:: Exercise goal ::
If pictures are present, leave them out, and copy the data word for word.

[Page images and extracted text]
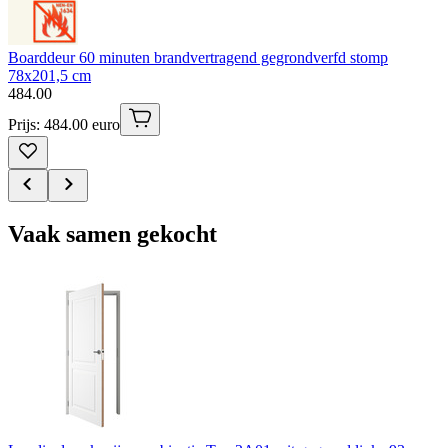
Boarddeur 60 minuten brandvertragend gegrondverfd stomp
78x201,5 cm
484
.
00
Prijs: 484.00 euro
Vaak samen gekocht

:: Your solution ::
Boarddeur 60 minuten brandvertragend gegrondverfd stomp
78x201,5 cm
484
.
00
Prijs: 484.00 euro
Vaak samen gekocht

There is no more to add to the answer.